定義と概要
軽度認知障害とは、年齢や学歴に比べて客観的に認知機能が低下しているものの、その程度は認知症には至らず、日常生活の自立は概ね保たれている臨床状態です。 正常な老化と認知症の境界線に相当し、認知症の前段階として注目されている。
診断の鍵となるのは、本人や保護者が訴える認知機能の低下、神経心理学的検査で客観的な低下が確認されること、日常生活機能が保たれていること、そして認知症の基準を満たしていないことの確認である。 ICD-10 では、G31.84 に分類されます。
分類
軽度認知障害は、悪化する認知領域に応じて 2 つのタイプに分類されます。
- 健忘性軽度認知障害 (MCI): 主な症状は記憶力の低下であり、アルツハイマー病に進行する可能性が比較的高いです。

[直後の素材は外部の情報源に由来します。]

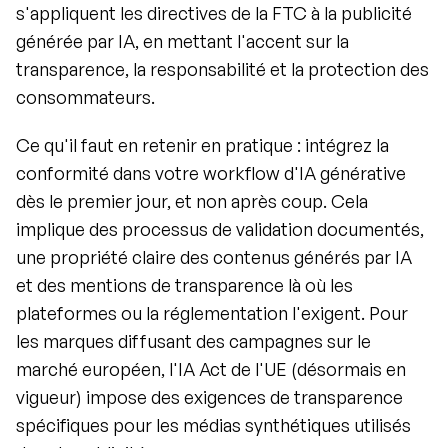
s'appliquent les directives de la FTC à la publicité 
générée par IA, en mettant l'accent sur la 
transparence, la responsabilité et la protection des 
consommateurs.
Ce qu'il faut en retenir en pratique : intégrez la 
conformité dans votre workflow d'IA générative 
dès le premier jour, et non après coup. Cela 
implique des processus de validation documentés, 
une propriété claire des contenus générés par IA 
et des mentions de transparence là où les 
plateformes ou la réglementation l'exigent. Pour 
les marques diffusant des campagnes sur le 
marché européen, l'IA Act de l'UE (désormais en 
vigueur) impose des exigences de transparence 
spécifiques pour les médias synthétiques utilisés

- 非健忘性軽度認知障害(MCI):主な症状は、注意、言語、視空間能力、実行機能など、記憶以外の領域の低下です。
悪化部位が単一か複数かにより、さらに単一部位型と複数部位型に分類され、この分類は将来の病気の原因を予測する参考となります。
原因
軽度認知障害は単一の原因ではなく、いくつかの病気の初期段階として現れる可能性があります。 最も一般的な根本的な原因はアルツハイマー病の病理であり、脳血管疾患、レビー小体型病理、前頭側頭変性症などの他の変性疾患が関与しています。
甲状腺機能低下症、ビタミンB12欠乏症、うつ病、睡眠障害、薬の副作用などは認知機能の低下を引き起こすため、矯正によって改善できる原因を区別することが重要です。 高血圧、糖尿病、脂質異常症などの血管危険因子は、認知機能の低下や進行のリスクを高める要因として機能します。
症状
重要なのは、日常生活の自立性が維持されつつ、客観的な認知機能の低下が確認されることである。 多くの場合、次のような変化が起こります。
- 最近の出来事を忘れて、同じ質問や話を繰り返すことがよくあります。
- 私は約束や忘れ物をどこに忘れたかをよく忘れます。
- 馴染みのある言葉や人の名前を思い出すのが苦手です。
- 複雑な計画や計算が以前より難しく感じます。
ただし、食事、衛生、お金の管理、外出などの基本的な日常生活はほとんど助けなしで行うことができ、日常生活機能に重大な障害を引き起こす認知症とは異なります。
診断
診断は、認知機能の低下を客観的に確認し、その原因を特定することを目的としています。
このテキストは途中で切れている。